DRL4AOI: A DRL Framework for Semantic-aware AOI Segmentation in Location-Based Services
Youfang Lin, Jinji Fu, Haomin Wen, Jiyuan Wang, Zhenjie Wei, Yuting, Qiang, Xiaowei Mao, Lixia Wu, Haoyuan Hu, Yuxuan Liang, Huaiyu Wan

TL;DR
This paper introduces DRL4AOI, a novel deep reinforcement learning framework for semantic-aware AOI segmentation in location-based services, optimizing for service-specific goals like workload balance and road network alignment.
Contribution
It formulates AOI segmentation as an MDP and applies DRL to incorporate semantic goals, offering a flexible, effective solution for urban AOI partitioning.
Findings
DRL4AOI outperforms traditional methods in accuracy and semantic alignment.
The framework effectively balances workload and road network matching.
Experimental results validate the approach on synthetic and real-world data.
Abstract
In Location-Based Services (LBS), such as food delivery, a fundamental task is segmenting Areas of Interest (AOIs), aiming at partitioning the urban geographical spaces into non-overlapping regions. Traditional AOI segmentation algorithms primarily rely on road networks to partition urban areas.
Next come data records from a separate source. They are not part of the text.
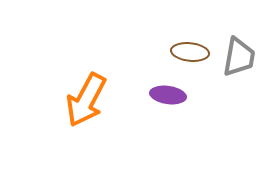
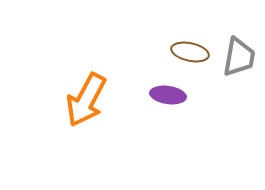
brown ellipse: rotated 6 degrees clockwise
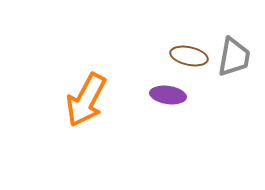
brown ellipse: moved 1 px left, 4 px down
gray trapezoid: moved 5 px left
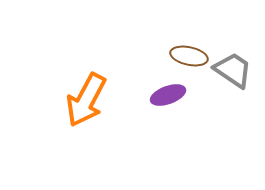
gray trapezoid: moved 1 px left, 13 px down; rotated 66 degrees counterclockwise
purple ellipse: rotated 28 degrees counterclockwise
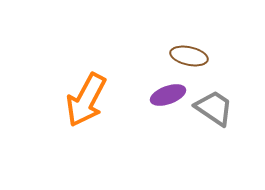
gray trapezoid: moved 19 px left, 38 px down
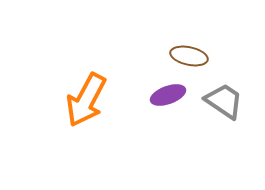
gray trapezoid: moved 10 px right, 7 px up
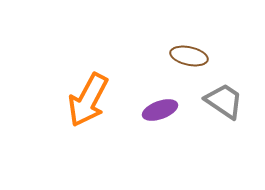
purple ellipse: moved 8 px left, 15 px down
orange arrow: moved 2 px right
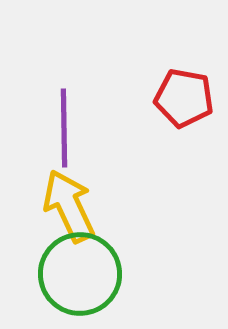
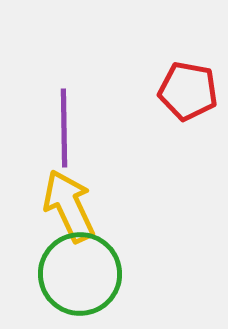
red pentagon: moved 4 px right, 7 px up
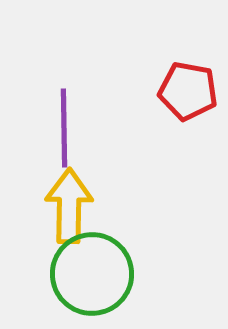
yellow arrow: rotated 26 degrees clockwise
green circle: moved 12 px right
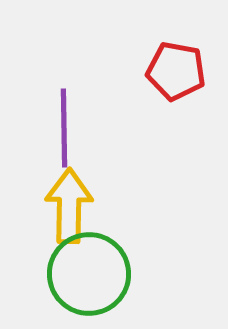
red pentagon: moved 12 px left, 20 px up
green circle: moved 3 px left
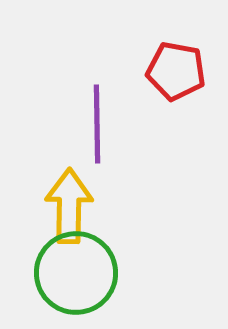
purple line: moved 33 px right, 4 px up
green circle: moved 13 px left, 1 px up
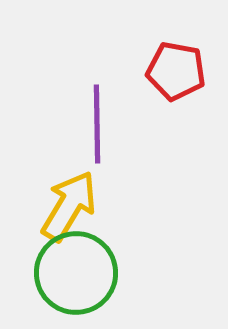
yellow arrow: rotated 30 degrees clockwise
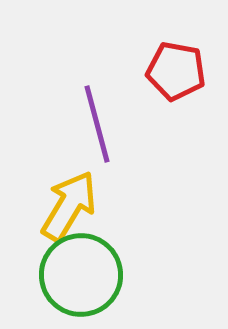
purple line: rotated 14 degrees counterclockwise
green circle: moved 5 px right, 2 px down
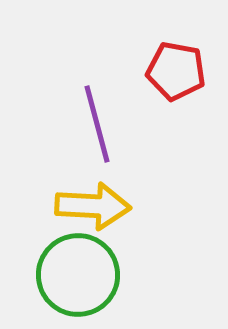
yellow arrow: moved 24 px right; rotated 62 degrees clockwise
green circle: moved 3 px left
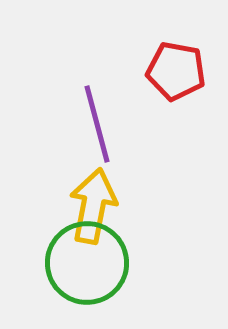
yellow arrow: rotated 82 degrees counterclockwise
green circle: moved 9 px right, 12 px up
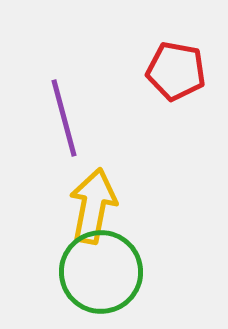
purple line: moved 33 px left, 6 px up
green circle: moved 14 px right, 9 px down
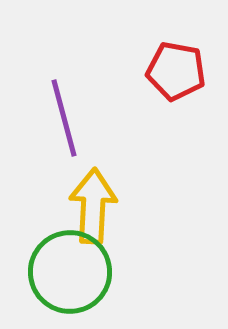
yellow arrow: rotated 8 degrees counterclockwise
green circle: moved 31 px left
While promising in modeling the geo-semantics, road network-based models overlooked the service-semantic goals (e.g., workload equality) in LBS service. In this paper, we point out that the AOI segmentation problem can be naturally formulated as a Markov Decision Process (MDP), which gradually chooses a nearby AOI for each grid in the current AOI's border. Based on the MDP, we present the first attempt to generalize Deep Reinforcement Learning (DRL) for AOI segmentation, leading to a novel DRL-based framework called DRL4AOI. The DRL4AOI framework introduces different service-semantic goals in a…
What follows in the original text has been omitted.